Given observations that PTSD is associated with immune dysregulation and inflammation, it is unsurprising that a bidirectional relationship with infectious disease has also been reported. In a longitudinal nationwide cohort study of all residents of Denmark diagnosed with PTSD between 1995 and 2011 (n = ~ 30,000), the association between PTSD and some infections (e.g. urinary tract and viral infections) was found to be stronger among women, whereas other associations were stronger among men (e.g. skin infections) [65].

Three studies have also provided sex-specific differences in psychological comorbidities in association with PTSD. In a subsample of 9447 US service members with PTSD, 83% of individuals with PTSD had at least one comorbid condition [66]. Women with PTSD were more likely to have depressive, generalised, or other anxiety disorders, with largest effect sizes for eating (OR: 12.6, 95% CI 7.9–20.1) and personality disorders (OR: 3.0, 95% CI 2.6–3.4). In contrast, men with PTSD were more likely to have a diagnosis of PTSD with comorbid alcohol and drug use disorders, with traumatic brain injury almost six times more prevalent and insomnia over twice as common in men compared to women. Given that sleep disturbances have a more prominent effect on suicidal ideation in men with PTSD compared to women (total n = 822 inpatients) suggests that it may be especially important for men to undergo empirically supported treatments for insomnia [67]. Finally, a longitudinal study of US veterans (n = 1243) found evidence that PTSD symptoms predicted future illicit drug use problems among men, whereas drug use problems predicted future PTSD symptom severity among women [68]. Thus, it was concluded PTSD severity should be monitored as a risk factor for future drug use in men, whereas women’s drug use should be monitored as a particular risk factor for the increasing severity of PTSD symptoms.

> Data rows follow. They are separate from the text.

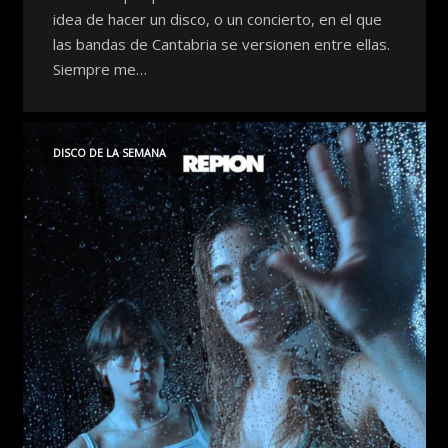
idea de hacer un disco, o un concierto, en el que
las bandas de Cantabria se versionen entre ellas.
Siempre me…
DISCO DE LA SEMANA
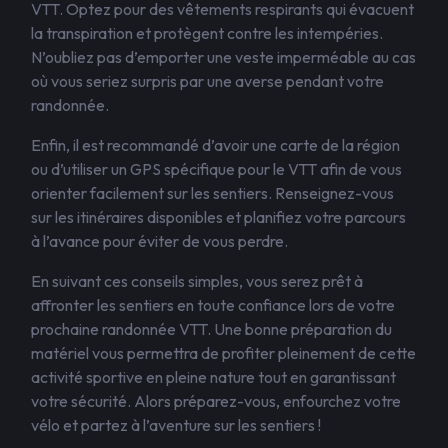
VTT. Optez pour des vêtements respirants qui évacuent
la transpiration et protègent contre les intempéries.
N’oubliez pas d’emporter une veste imperméable au cas
où vous seriez surpris par une averse pendant votre
randonnée.
Enfin, il est recommandé d’avoir une carte de la région
ou d’utiliser un GPS spécifique pour le VTT afin de vous
orienter facilement sur les sentiers. Renseignez-vous
sur les itinéraires disponibles et planifiez votre parcours
à l’avance pour éviter de vous perdre.
En suivant ces conseils simples, vous serez prêt à
affronter les sentiers en toute confiance lors de votre
prochaine randonnée VTT. Une bonne préparation du
matériel vous permettra de profiter pleinement de cette
activité sportive en pleine nature tout en garantissant
votre sécurité. Alors préparez-vous, enfourchez votre
vélo et partez à l’aventure sur les sentiers !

Overall, these studies present a complex picture of possible sex-specific effects in the PTSD-disease pathway. Men appear to have heightened risk for cardiovascular disease possibly through PTSD-related changes to blood pressure, whereas women may be more at risk for dementia and metabolic syndrome. Further exploration that includes potential differential biological and behavioural (e.g. health risk behaviours) pathways is warranted.

Conclusions

Various sex-related biological factors contribute to the differences in PTSD risk, clinical presentation, comorbidity, treatment response, and retention in care. Over the last 3 years, evidence has emerged on specific biological mechanisms that may be driving sex-related patterns in individuals with PTSD. The majority of studies identified in this review, however, were conducted in high-income countries; biological contributors and consequences of adult PTSD will additionally need to be examined in low-to-middle income country settings [69]. Few studies have also been primarily designed, and statistically powered, to investigate sex differences in PTSD. Future studies should adopt an integrated, multi-level biological system approach to investigate the association of epigenetic, genetic, and gene expression signatures in PTSD (e.g. genes underpinning hypocortisolaemia in PTSD), biochemical assays of circulating sex hormones and other HPA axis markers, coupled with assessments of clinical presentation, course, and treatment response and recovery in females and males. This will be the next step in parsing out functional mechanisms that could represent sex-selective targets for therapeutic interventions in PTSD.